** Exercise input follows **

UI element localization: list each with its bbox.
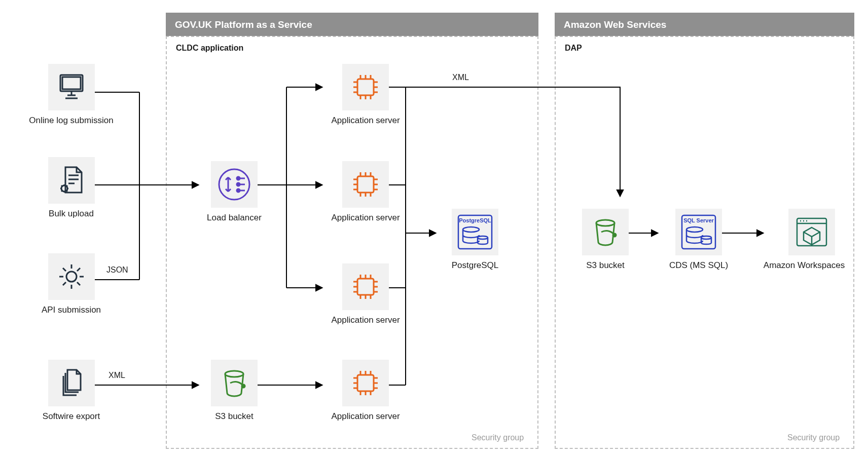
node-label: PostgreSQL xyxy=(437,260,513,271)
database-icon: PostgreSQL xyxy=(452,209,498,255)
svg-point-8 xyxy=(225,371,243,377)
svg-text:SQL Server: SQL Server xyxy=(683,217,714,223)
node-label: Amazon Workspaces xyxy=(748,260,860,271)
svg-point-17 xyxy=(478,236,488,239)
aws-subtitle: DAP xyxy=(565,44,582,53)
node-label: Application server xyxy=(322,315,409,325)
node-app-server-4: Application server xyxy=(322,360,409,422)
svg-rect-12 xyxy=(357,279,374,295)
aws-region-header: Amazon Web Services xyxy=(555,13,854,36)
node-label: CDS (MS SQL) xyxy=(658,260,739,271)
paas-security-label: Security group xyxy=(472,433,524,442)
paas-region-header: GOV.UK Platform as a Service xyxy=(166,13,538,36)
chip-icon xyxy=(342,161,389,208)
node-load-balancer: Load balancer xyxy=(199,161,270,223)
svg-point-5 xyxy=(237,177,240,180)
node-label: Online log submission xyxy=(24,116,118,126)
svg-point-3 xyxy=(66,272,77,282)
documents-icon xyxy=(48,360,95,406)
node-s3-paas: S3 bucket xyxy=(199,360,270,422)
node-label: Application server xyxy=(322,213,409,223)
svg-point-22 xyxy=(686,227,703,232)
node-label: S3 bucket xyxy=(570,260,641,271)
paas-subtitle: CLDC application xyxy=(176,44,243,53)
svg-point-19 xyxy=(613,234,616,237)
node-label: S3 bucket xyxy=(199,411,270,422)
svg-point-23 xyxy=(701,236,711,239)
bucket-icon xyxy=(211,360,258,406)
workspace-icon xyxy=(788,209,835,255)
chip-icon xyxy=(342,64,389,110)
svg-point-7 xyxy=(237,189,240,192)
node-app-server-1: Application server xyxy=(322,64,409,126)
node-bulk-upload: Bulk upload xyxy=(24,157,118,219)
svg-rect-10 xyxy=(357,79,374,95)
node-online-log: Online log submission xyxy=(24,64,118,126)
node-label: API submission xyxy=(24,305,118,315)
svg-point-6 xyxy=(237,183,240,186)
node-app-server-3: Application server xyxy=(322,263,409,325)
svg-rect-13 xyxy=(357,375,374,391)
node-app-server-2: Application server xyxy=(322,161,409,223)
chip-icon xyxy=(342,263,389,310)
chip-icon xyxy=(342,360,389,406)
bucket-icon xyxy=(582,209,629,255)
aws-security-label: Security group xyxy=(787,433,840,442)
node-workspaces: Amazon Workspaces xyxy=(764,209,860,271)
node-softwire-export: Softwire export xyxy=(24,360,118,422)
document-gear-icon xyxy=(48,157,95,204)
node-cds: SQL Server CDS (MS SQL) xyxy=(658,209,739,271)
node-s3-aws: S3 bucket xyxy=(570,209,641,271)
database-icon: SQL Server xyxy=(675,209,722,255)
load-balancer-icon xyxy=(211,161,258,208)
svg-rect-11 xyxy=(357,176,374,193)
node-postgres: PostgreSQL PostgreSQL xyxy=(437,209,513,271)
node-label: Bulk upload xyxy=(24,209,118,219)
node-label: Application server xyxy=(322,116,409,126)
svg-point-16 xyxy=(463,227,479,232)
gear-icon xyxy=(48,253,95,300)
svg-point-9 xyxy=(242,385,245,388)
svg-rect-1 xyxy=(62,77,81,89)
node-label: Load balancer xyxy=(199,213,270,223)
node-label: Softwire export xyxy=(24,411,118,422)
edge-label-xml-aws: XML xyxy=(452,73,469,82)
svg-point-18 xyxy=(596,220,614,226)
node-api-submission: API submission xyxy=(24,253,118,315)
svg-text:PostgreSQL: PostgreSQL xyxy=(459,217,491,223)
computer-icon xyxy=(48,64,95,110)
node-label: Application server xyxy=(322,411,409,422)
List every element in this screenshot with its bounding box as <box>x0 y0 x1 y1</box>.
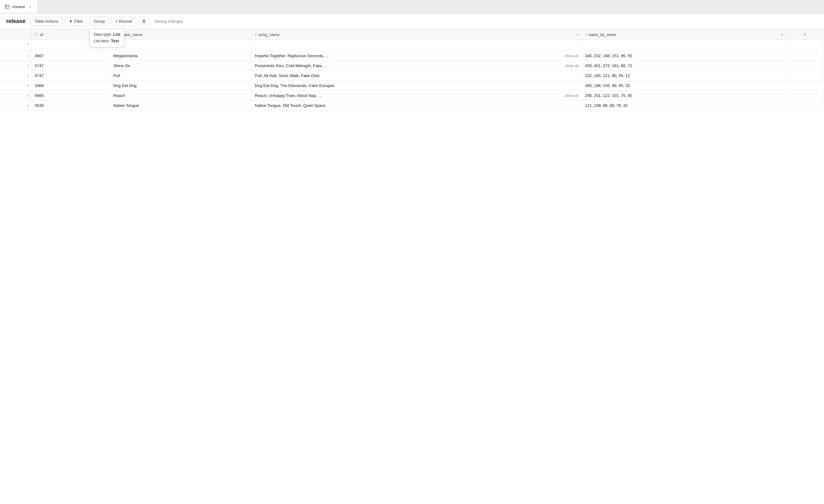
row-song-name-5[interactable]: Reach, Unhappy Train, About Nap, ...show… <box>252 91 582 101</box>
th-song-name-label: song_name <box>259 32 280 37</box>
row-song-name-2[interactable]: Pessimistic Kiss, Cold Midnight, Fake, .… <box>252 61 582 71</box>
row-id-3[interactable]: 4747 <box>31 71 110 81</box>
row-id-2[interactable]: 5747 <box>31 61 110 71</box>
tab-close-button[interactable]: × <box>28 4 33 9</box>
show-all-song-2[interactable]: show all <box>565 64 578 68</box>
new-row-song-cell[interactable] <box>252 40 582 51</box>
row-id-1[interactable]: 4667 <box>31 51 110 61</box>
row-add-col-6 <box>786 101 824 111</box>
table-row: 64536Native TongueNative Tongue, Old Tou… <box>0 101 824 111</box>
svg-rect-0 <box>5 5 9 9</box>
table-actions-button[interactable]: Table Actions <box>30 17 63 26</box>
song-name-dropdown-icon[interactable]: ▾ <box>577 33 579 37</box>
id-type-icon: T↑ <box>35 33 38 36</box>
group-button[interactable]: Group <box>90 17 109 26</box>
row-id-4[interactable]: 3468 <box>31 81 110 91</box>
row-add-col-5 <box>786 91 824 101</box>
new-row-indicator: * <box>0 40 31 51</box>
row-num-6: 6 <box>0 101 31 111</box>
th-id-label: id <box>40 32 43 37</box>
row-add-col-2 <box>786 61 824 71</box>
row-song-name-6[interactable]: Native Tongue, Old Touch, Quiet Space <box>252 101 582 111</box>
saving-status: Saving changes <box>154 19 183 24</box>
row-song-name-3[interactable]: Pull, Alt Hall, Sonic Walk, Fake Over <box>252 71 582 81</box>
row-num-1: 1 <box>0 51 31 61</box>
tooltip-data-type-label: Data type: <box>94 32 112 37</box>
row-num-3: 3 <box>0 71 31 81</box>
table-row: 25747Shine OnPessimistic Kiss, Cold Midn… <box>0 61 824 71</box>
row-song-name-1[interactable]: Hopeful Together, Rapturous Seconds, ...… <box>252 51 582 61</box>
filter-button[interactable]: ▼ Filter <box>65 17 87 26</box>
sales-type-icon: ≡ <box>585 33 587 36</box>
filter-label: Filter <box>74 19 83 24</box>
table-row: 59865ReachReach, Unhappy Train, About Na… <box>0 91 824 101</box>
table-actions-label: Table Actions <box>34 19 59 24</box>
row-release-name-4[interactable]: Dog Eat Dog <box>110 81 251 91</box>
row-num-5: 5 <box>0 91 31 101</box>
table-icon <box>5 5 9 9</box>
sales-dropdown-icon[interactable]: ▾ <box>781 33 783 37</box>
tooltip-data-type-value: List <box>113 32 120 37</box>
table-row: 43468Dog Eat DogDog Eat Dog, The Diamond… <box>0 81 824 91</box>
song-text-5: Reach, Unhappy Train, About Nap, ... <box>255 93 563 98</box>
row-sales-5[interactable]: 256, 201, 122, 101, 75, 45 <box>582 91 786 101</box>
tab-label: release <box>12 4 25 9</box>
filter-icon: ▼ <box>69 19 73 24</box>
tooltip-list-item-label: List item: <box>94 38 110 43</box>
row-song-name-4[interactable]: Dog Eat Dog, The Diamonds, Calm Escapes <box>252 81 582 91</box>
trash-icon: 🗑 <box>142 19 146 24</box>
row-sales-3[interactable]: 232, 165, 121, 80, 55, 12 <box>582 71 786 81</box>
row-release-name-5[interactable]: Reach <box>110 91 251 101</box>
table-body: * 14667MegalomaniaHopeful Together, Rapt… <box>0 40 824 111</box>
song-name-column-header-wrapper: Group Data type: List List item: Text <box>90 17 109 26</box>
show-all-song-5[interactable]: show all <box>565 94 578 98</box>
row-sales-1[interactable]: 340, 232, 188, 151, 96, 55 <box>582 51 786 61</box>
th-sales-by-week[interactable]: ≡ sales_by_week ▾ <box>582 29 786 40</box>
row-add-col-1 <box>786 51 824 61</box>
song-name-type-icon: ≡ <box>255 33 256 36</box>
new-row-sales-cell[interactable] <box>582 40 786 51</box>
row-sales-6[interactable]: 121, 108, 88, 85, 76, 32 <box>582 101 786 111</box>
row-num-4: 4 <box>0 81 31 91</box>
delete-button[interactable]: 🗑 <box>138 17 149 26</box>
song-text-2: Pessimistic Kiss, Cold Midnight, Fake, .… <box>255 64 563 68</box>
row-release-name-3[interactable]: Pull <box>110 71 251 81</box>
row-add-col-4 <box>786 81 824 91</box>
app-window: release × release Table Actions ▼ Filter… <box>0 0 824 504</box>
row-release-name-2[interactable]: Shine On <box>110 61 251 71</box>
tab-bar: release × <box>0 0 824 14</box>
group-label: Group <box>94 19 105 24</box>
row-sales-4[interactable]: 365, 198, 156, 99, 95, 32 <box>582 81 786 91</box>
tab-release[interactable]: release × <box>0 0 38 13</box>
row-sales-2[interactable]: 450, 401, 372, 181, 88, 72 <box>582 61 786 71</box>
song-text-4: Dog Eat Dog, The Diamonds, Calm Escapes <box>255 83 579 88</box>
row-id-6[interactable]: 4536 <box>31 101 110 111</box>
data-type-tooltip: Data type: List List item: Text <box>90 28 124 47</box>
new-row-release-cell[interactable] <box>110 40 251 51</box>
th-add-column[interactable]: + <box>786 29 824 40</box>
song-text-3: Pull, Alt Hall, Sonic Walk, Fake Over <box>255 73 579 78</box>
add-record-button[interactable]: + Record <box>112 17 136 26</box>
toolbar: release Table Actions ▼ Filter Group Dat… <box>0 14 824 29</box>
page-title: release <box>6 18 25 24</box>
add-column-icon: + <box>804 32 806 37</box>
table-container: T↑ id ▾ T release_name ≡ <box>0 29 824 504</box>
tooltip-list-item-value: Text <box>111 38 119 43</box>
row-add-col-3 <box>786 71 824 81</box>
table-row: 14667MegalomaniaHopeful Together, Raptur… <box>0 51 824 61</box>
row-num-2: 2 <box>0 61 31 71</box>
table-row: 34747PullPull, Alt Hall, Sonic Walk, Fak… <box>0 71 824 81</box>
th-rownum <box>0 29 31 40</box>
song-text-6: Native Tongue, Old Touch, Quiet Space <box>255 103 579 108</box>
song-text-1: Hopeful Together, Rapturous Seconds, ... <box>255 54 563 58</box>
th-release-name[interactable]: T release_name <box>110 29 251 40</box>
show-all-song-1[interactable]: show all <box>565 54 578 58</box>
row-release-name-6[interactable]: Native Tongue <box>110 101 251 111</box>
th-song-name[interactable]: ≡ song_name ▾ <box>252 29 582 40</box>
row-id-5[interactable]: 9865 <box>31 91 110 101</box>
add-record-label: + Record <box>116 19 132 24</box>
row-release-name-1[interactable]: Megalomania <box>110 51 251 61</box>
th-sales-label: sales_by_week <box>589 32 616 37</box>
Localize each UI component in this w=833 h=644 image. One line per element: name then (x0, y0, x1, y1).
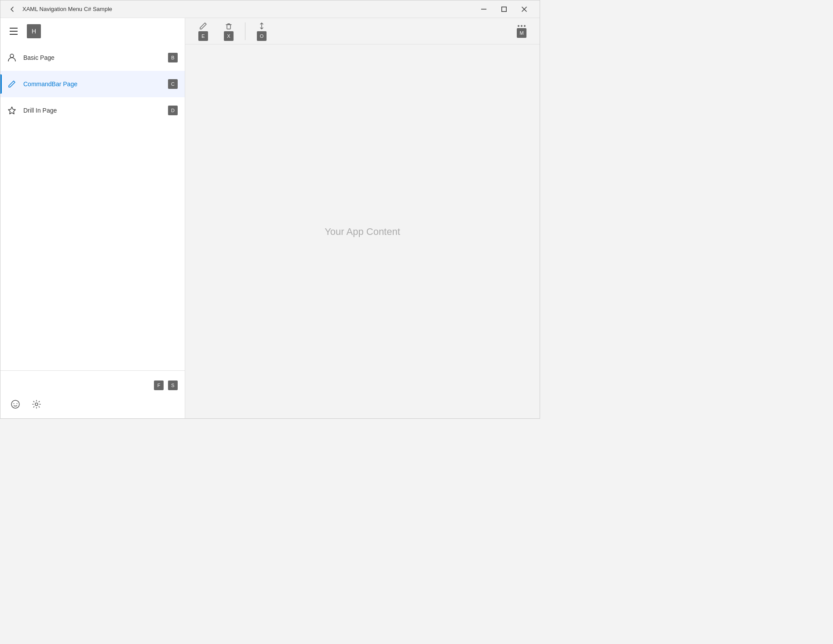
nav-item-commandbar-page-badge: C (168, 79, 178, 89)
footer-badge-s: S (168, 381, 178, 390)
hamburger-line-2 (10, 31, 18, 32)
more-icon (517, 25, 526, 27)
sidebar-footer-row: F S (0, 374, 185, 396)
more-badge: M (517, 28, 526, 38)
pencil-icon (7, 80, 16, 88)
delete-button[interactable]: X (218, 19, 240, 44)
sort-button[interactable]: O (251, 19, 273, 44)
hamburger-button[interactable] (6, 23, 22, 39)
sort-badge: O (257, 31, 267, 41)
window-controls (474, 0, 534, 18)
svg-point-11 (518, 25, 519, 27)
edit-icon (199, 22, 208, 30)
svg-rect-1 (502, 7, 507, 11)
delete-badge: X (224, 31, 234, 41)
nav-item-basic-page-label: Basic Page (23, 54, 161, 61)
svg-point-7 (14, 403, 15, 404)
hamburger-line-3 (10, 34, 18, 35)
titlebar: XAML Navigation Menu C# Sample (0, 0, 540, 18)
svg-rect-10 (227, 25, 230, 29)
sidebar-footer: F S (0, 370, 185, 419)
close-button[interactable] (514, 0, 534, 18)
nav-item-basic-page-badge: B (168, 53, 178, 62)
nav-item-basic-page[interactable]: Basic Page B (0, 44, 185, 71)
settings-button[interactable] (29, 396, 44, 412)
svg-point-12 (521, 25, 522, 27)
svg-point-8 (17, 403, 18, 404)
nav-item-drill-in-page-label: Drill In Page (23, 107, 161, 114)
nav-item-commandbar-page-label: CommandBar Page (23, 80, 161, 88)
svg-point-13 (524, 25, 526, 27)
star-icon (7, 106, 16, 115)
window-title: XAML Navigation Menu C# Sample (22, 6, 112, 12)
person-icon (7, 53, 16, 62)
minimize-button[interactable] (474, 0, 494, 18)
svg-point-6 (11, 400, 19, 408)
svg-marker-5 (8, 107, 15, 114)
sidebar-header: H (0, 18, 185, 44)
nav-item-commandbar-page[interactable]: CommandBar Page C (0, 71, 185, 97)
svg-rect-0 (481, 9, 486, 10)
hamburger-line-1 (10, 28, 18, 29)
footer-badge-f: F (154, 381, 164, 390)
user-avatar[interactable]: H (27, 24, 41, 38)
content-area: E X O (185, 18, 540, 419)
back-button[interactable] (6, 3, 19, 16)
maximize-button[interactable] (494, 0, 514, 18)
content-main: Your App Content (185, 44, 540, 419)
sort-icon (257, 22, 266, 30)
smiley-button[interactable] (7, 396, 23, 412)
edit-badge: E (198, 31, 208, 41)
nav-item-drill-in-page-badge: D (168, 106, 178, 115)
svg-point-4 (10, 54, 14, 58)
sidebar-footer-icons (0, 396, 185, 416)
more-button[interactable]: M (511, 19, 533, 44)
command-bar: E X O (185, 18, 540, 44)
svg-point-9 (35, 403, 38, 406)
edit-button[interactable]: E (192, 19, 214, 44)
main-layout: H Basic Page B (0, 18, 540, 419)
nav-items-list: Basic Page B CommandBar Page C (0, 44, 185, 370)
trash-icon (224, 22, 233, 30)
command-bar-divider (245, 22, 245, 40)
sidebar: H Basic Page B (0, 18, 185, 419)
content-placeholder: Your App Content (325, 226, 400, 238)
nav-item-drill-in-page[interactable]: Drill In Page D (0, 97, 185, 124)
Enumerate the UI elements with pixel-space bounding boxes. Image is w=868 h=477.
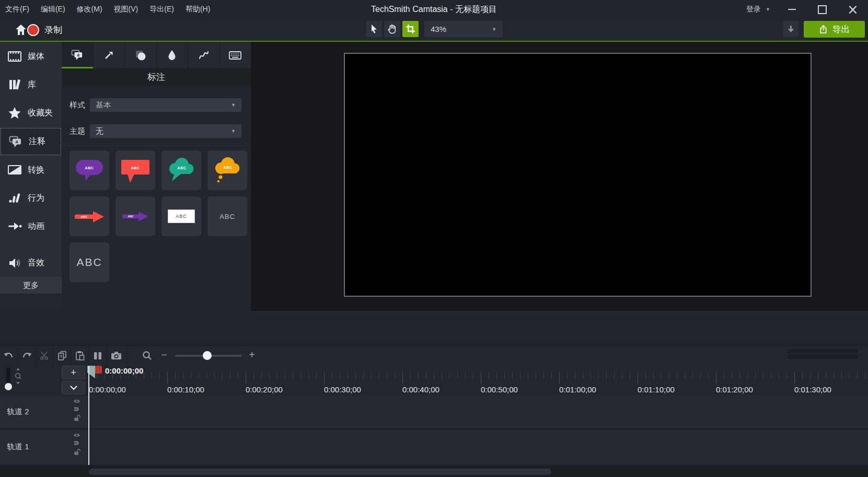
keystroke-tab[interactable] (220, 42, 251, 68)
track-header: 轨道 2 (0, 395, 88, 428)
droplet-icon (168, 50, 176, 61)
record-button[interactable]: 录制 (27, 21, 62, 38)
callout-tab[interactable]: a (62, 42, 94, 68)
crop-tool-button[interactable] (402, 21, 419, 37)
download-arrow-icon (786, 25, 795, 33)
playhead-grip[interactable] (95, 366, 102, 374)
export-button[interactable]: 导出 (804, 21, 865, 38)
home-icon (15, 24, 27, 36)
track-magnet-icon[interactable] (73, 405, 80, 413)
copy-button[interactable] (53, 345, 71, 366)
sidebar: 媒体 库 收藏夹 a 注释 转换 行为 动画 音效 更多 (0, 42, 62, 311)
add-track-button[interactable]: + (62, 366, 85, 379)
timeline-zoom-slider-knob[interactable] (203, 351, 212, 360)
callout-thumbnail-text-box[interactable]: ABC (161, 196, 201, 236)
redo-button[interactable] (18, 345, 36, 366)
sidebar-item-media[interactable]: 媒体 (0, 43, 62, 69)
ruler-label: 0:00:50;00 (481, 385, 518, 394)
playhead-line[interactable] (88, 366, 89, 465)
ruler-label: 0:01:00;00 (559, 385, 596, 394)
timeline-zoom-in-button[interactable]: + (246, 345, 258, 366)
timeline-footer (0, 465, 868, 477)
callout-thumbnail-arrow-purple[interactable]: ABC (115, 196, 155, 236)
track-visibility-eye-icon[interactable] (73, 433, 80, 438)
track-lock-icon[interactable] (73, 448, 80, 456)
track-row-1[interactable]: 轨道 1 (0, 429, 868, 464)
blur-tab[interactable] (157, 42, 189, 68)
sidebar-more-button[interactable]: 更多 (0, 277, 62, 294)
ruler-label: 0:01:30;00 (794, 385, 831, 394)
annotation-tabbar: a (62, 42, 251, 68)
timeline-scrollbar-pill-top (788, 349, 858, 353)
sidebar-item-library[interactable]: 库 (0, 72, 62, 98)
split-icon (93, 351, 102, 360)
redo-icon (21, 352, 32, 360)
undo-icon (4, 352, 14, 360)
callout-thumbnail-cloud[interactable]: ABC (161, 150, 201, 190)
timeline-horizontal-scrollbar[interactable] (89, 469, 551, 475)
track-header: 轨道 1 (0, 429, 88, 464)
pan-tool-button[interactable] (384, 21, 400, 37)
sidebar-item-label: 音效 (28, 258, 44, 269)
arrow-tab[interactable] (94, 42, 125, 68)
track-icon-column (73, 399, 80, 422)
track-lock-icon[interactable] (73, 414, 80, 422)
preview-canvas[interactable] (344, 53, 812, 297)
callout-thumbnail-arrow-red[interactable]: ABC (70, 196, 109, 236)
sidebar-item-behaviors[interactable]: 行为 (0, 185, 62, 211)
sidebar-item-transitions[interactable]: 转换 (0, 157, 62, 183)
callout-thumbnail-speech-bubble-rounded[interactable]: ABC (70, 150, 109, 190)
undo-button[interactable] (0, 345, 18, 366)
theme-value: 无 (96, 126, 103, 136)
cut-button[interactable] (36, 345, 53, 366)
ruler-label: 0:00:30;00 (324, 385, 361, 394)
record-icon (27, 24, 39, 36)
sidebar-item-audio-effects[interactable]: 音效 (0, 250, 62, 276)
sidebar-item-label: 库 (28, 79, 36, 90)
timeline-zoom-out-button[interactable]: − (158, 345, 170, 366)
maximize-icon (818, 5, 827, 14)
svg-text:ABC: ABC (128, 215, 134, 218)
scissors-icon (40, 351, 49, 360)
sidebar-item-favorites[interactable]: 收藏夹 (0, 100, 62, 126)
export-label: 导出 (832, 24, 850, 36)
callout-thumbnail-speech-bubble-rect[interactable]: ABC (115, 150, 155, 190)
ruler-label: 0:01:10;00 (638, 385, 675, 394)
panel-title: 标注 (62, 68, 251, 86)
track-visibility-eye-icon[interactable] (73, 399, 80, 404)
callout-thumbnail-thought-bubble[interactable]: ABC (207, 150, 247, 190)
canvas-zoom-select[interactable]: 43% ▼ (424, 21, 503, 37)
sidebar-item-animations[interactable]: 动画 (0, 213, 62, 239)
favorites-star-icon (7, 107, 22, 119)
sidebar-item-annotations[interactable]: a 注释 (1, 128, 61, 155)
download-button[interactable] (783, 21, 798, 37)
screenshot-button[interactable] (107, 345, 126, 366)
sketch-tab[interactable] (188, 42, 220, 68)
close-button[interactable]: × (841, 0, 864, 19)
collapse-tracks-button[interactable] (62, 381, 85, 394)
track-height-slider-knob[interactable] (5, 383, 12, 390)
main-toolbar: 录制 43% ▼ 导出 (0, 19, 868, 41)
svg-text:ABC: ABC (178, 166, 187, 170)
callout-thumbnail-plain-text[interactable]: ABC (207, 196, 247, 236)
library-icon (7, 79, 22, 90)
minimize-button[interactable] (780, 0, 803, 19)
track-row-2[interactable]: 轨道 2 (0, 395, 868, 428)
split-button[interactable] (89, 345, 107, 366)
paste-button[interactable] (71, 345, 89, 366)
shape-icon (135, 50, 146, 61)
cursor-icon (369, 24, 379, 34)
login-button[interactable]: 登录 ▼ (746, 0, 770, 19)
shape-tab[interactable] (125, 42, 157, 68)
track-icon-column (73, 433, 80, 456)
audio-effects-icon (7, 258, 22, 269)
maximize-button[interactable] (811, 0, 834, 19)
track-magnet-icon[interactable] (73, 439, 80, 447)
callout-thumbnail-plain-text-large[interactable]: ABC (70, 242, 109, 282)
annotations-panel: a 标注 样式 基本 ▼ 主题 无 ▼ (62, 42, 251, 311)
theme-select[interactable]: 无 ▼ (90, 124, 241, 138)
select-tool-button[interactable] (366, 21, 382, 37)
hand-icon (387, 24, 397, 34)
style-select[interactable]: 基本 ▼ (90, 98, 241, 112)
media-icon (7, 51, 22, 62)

** End of Exercise input **

Task goal ▸ All lines of the listing holding the string "badge" must be returned, copied as they stand.

Response ▸
nav-item-commandbar-page-badge: C (168, 79, 178, 89)
footer-badge-s: S (168, 381, 178, 390)
more-badge: M (517, 28, 526, 38)
sort-badge: O (257, 31, 267, 41)
delete-badge: X (224, 31, 234, 41)
nav-item-basic-page-badge: B (168, 53, 178, 62)
footer-badge-f: F (154, 381, 164, 390)
edit-badge: E (198, 31, 208, 41)
nav-item-drill-in-page-badge: D (168, 106, 178, 115)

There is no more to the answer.